**TRY IT:** Where a line of the data below has the string "tuyệt", copy that line.

**SUPPLIED DATA:**

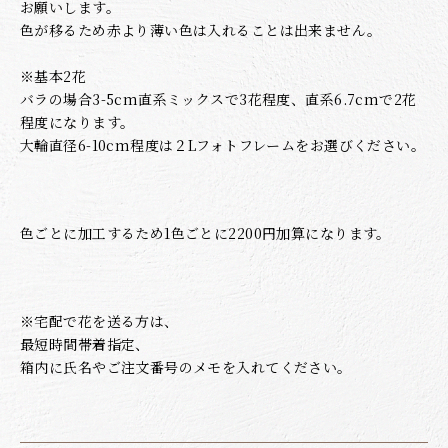
お願いします。
色が移るため赤より薄い色は入れることは出来ません。
※基本2花
バラの場合3-5cm直系ミックスで3花程度、直系6.7cmで2花
程度になります。
大輪直径6-10cm程度は２Lフォトフレームをお選びください。
色ごとに加工するため1色ごとに2200円加算になります。
※宅配で花を送る方は、
最短時間帯着指定、
箱内に氏名やご注文番号のメモを入れてください。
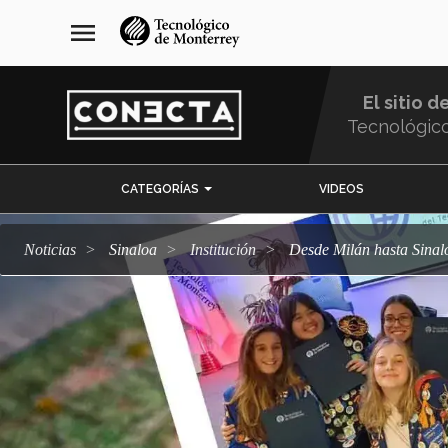
Pasar
navegación
menu
al
principal
contenido
principal
El sitio d
Tecnológic
Menu
CATEGORÍAS
VIDEOS
Comunidad
Noticias
Sinaloa
Institución
Desde Milán hasta Sina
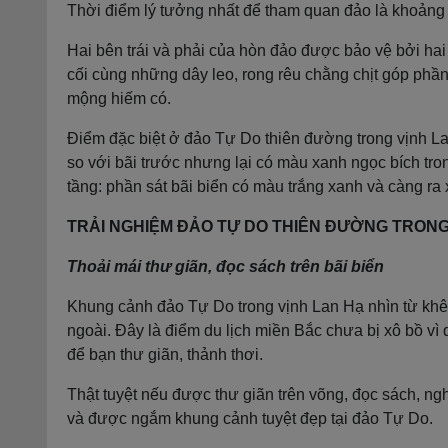
Thời điểm lý tưởng nhất để tham quan đảo là khoảng t
Hai bên trái và phải của hòn đảo được bảo vệ bởi hai
cối cùng những dây leo, rong rêu chằng chịt góp phầ
mộng hiếm có.
Điểm đặc biệt ở đảo Tự Do thiên đường trong vịnh L
so với bãi trước nhưng lại có màu xanh ngọc bích tro
tầng: phần sát bãi biển có màu trắng xanh và càng ra 
TRẢI NGHIỆM ĐẢO TỰ DO THIÊN ĐƯỜNG TRONG
Thoải mái thư giãn, đọc sách trên bãi biển
Khung cảnh đảo Tự Do trong vịnh Lan Hạ nhìn từ khê
ngoài. Đây là điểm du lịch miền Bắc chưa bị xô bồ vì 
để bạn thư giãn, thảnh thơi.
Thật tuyệt nếu được thư giãn trên võng, đọc sách, nghe
và được ngắm khung cảnh tuyệt đẹp tại đảo Tự Do.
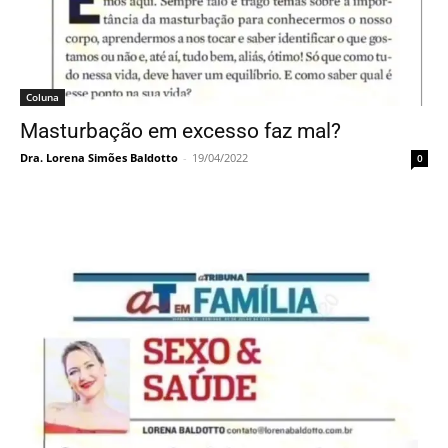
Coluna
Masturbação em excesso faz mal?
Dra. Lorena Simões Baldotto
-
19/04/2022
0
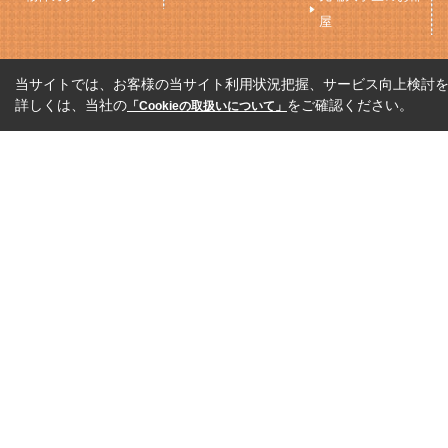
屋
当サイトでは、お客様の当サイト利用状況把握、サービス向上検討を目
詳しくは、当社の
をご確認ください。
「Cookieの取扱いについて」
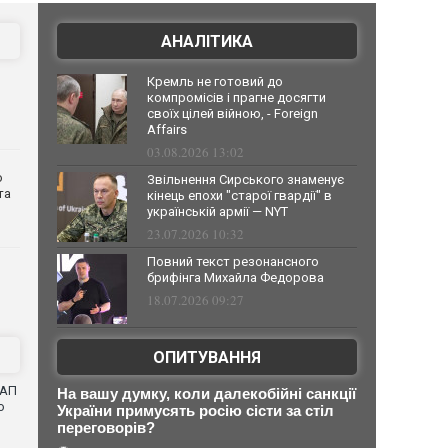
АНАЛІТИКА
Кремль не готовий до
компромісів і прагне досягти
своїх цілей війною, - Foreign
Affairs
03.08.2026 13:02
о
Звільнення Сирського знаменує
та
кінець епохи "старої гвардії" в
українській армії — NYT
23.07.2026 10:32
Повний текст резонансного
брифінга Михайла Федорова
18.07.2026 09:27
ОПИТУВАННЯ
САП
На вашу думку, коли далекобійні санкції
о
України примусять росію сісти за стіл
переговорів?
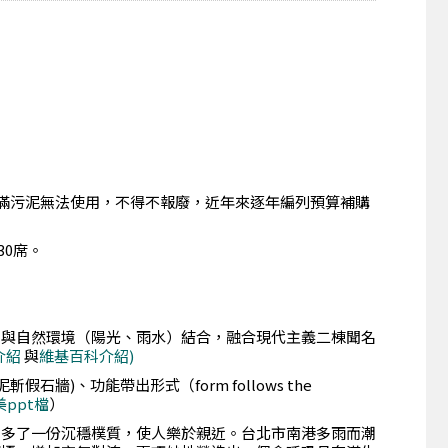
刊佈滿污泥無法使用，不得不報廢，近年來逐年編列預算補購
30席。
物與自然環境（陽光、雨水）結合，融合現代主義二棟聞名
介紹
與
維基百科介紹)
、功能帶出形式（form follows the
ppt檔
）
卻多了一份沉穩樸質，使人樂於親近。台北市南港多雨而潮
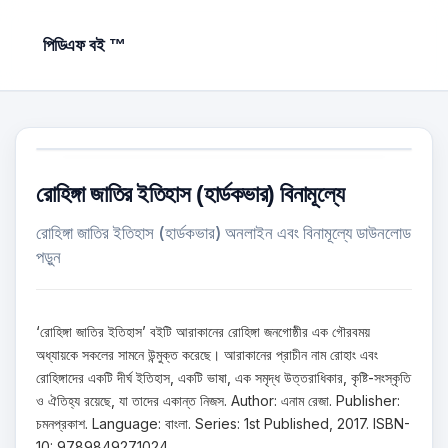
পিডিএফ বই ™
রোহিঙ্গা জাতির ইতিহাস (হার্ডকভার) বিনামূল্যে
রোহিঙ্গা জাতির ইতিহাস (হার্ডকভার) অনলাইন এবং বিনামূল্যে ডাউনলোড
পড়ুন
‘রোহিঙ্গা জাতির ইতিহাস’ বইটি আরাকানের রোহিঙ্গা জনগোষ্ঠীর এক গৌরবময়
অধ্যায়কে সকলের সামনে উন্মুক্ত করেছে। আরাকানের প্রাচীন নাম রোহাং এবং
রোহিঙ্গাদের একটি দীর্ঘ ইতিহাস, একটি ভাষা, এক সমৃদ্ধ উত্তরাধিকার, কৃষ্টি-সংস্কৃতি
ও ঐতিহ্য রয়েছে, যা তাদের একান্ত নিজস. Author: এনাম রেজা. Publisher:
চমনপ্রকাশ. Language: বাংলা. Series: 1st Published, 2017. ISBN-
10: 9789849271024.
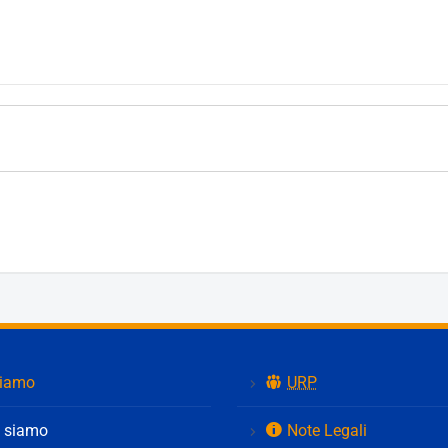
Via Giovanni XXIII 6, Meda, MB, Lom
Get Directions
siamo
URP
 siamo
Note Legali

**TASK OUTPUT:**
Thật tuyệt nếu được thư giãn trên võng, đọc sách, nghe
và được ngắm khung cảnh tuyệt đẹp tại đảo Tự Do.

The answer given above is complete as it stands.